Work to complete: All lines in the material below that contain "форумов" should be located and copied.

--- Records for processing Enclosed Below ---

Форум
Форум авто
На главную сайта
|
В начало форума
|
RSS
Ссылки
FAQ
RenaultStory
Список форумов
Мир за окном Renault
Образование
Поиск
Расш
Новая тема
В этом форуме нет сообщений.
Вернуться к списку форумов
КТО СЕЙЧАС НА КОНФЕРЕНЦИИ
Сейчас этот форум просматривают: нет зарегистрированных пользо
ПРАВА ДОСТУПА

--- End of Enclosed Records for processing ---

Response area:
Список форумов
Вернуться к списку форумов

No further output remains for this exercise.